Adams, who also happens to be the top adviser for Alex Azar, the US Secretary of Health and Human Services, raised his concerns during a Harvard University dialogue on drug addiction in Boston. “Just as we need to look at criminal justice laws, rules and regulations, we need to look at health laws, rules and regulations, and that includes the scheduling system,” Adams said, as reported by the State House Wire Service.
“I’ll take it somewhere else: marijuana. We need to look at the way we schedule different medications across the board, because one of the concerns that I have with marijuana is the difficulty that the folks have to do to research on it, because of the scheduling system,” Adams explains.
As of the time of writing, 33 states have passed cannabis measures for medicinal use. Despite that we are constantly up in arms with the federal government thanks to prohibition. While cannabis stays in its current status, there’s no way that scientists would be able to conduct more studies, or improve on existing ones, quality and quantity-wise.
Adams has expressed his doubts about cannabis actually being a feasible solution for the opioid crisis. However, he supports science-based initiatives particularly in harm reduction, such as the use of syringe exchange which would inhibit the spread of HIV and other diseases.
“While there are many varying opinions on the use of marijuana, one thing we can all agree on is that we need qualified researchers to study the science to determine if there are any potential medicinal benefits to chemicals derived from cannabis,” Virginia Republican and House Judiciary Committee Bob Goodlatte disclosed following the panel passing a measure that would expand the list of cannabis growers that have been authorized to harvest government-grade cannabis to three, up from just one.
Skewed Cannabis Research In The United States
The thing about scientific and medical research is that, while evidence is good, studies are not created equal.
On January 2017, the National Academies of Sciences, Engineering, and Medicine published the most thorough report we have today on the science of how cannabis worked. It of course contained a lot of positive news, as you would expect with cannabis being used as medicine for many illnesses.
But what was concerning was that the researchers tasked with putting together the report realized that there is a bias with cannabis research in the country. Specifically, they noticed that the National Institute on Drug Abuse (NIDA) had a hand in producing studies that ended up with negative results with regards to cannabis.

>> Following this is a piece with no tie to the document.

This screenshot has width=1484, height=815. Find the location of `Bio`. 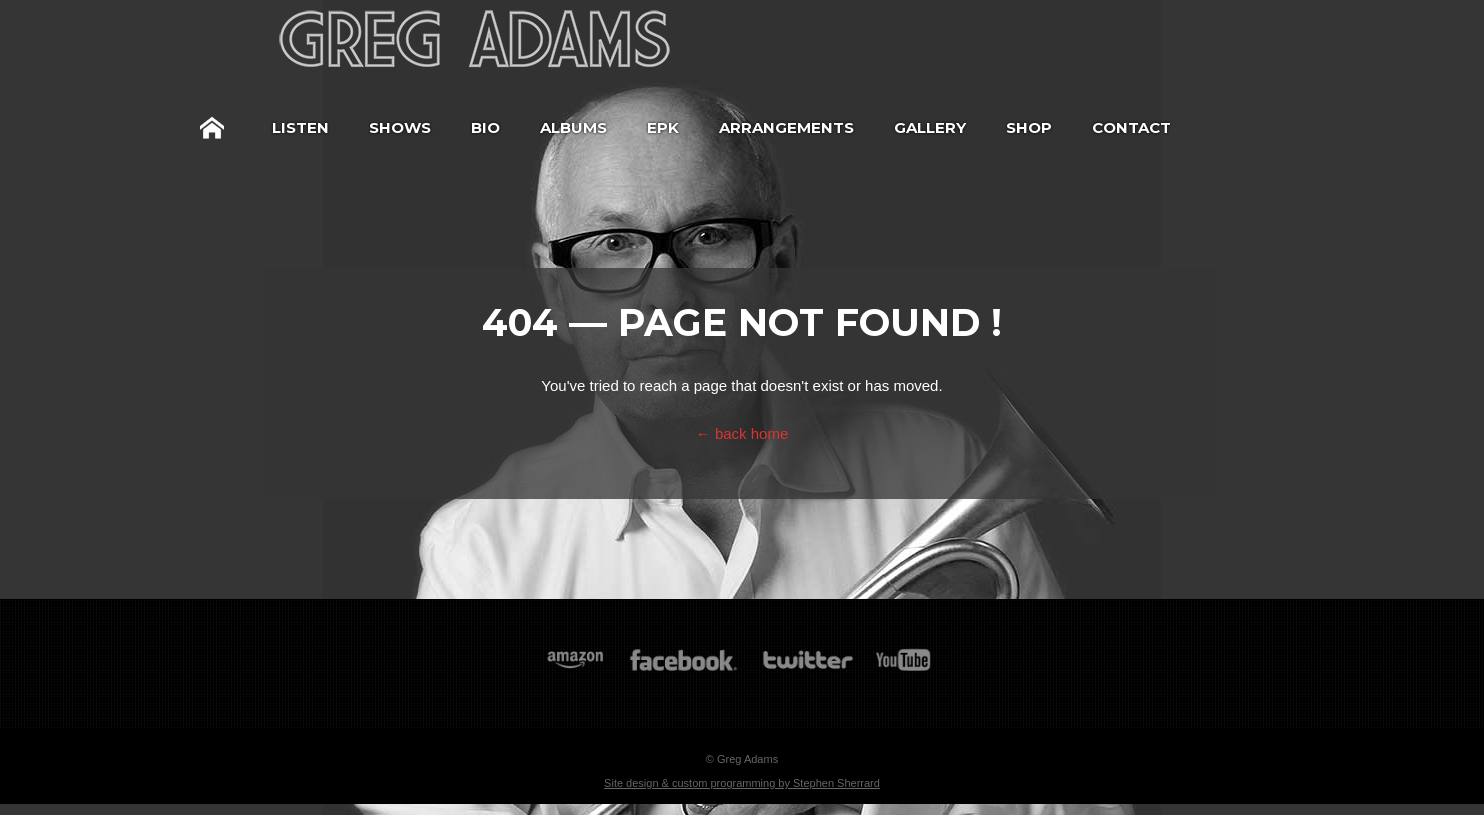

Bio is located at coordinates (485, 127).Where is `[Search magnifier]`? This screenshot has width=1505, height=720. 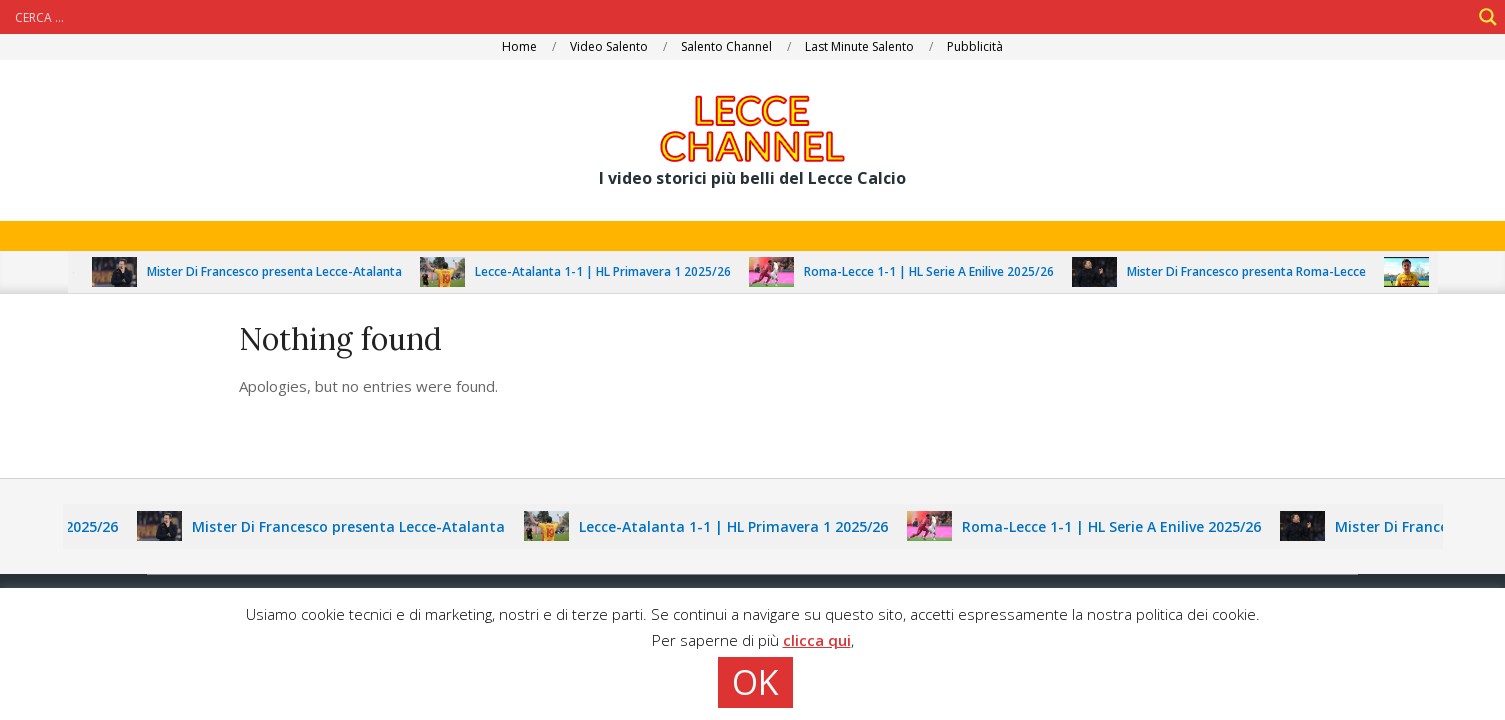 [Search magnifier] is located at coordinates (1488, 17).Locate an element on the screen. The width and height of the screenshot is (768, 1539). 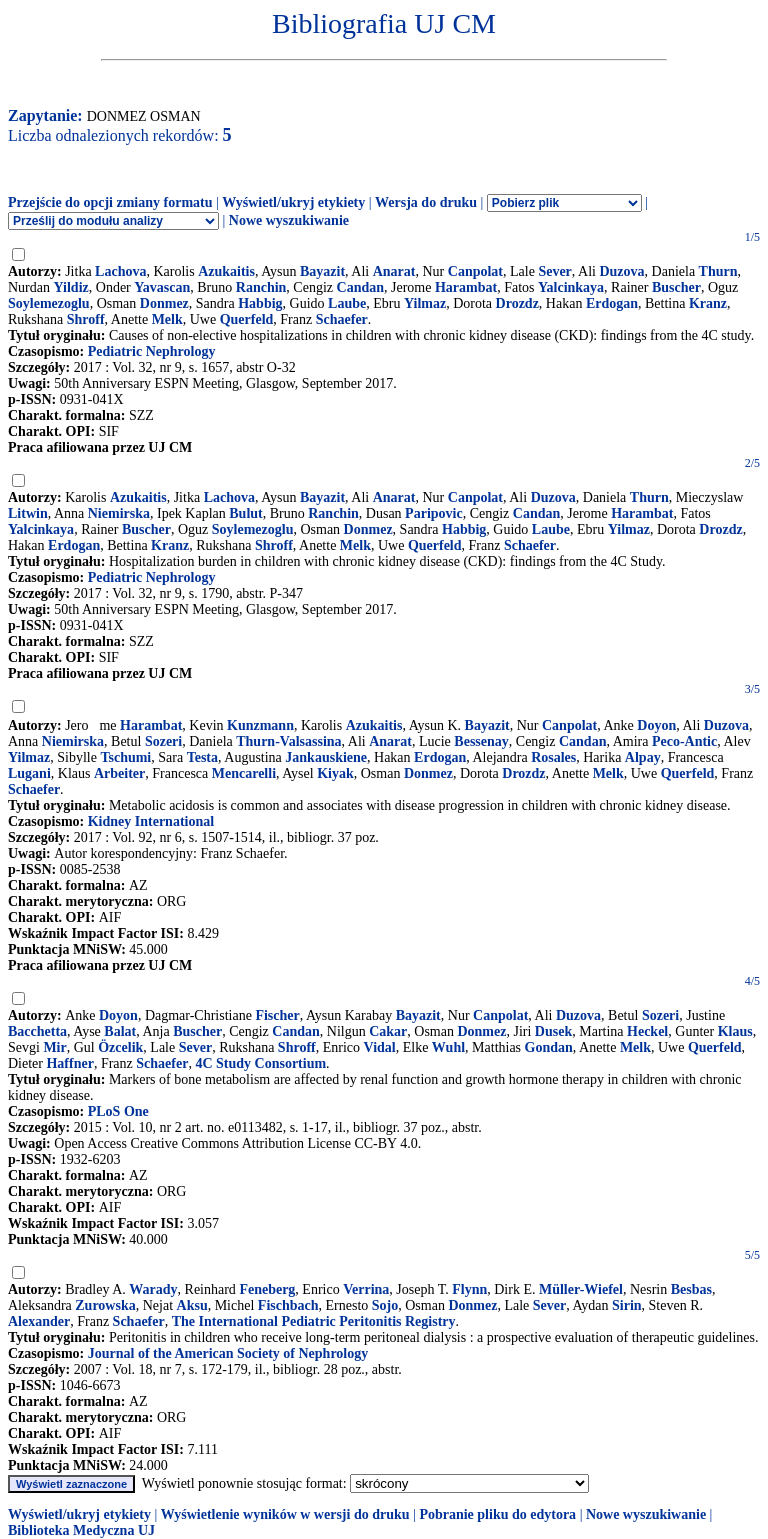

“In the United States, cannabis for research purposes is only available through the NIDA Drug Supply Program,” reads the report. “The mission of NIDA is to ‘advance science on the causes and consequences of drug use and addiction and to apply that knowledge to improve individual and public health, rather than to pursue or support research into the potential therapeutic uses of cannabis or any other drugs… As a result of this emphasis, less than one-fifth of cannabinoid research funded by NIDA in fiscal year 2015 concerns the therapeutic properties of cannabinoids.”
In other words, around 80% of cannabis studies produced in 2015 yielded negative results, and the remaining 20% were all that was dedicated to analyzing the therapeutic benefits of the plant.
What’s even worse is that NIDA has been accused of unethical behavior from investigation by journalists, government watchdogs, and health professionals around the world. The NIDA is responsible for funding around 85% of the plants that are used for studying drug abuse and addiction, yet they have been found to release unfavorable studies, support false research, and publish contradictory statements which would then sway public opinion.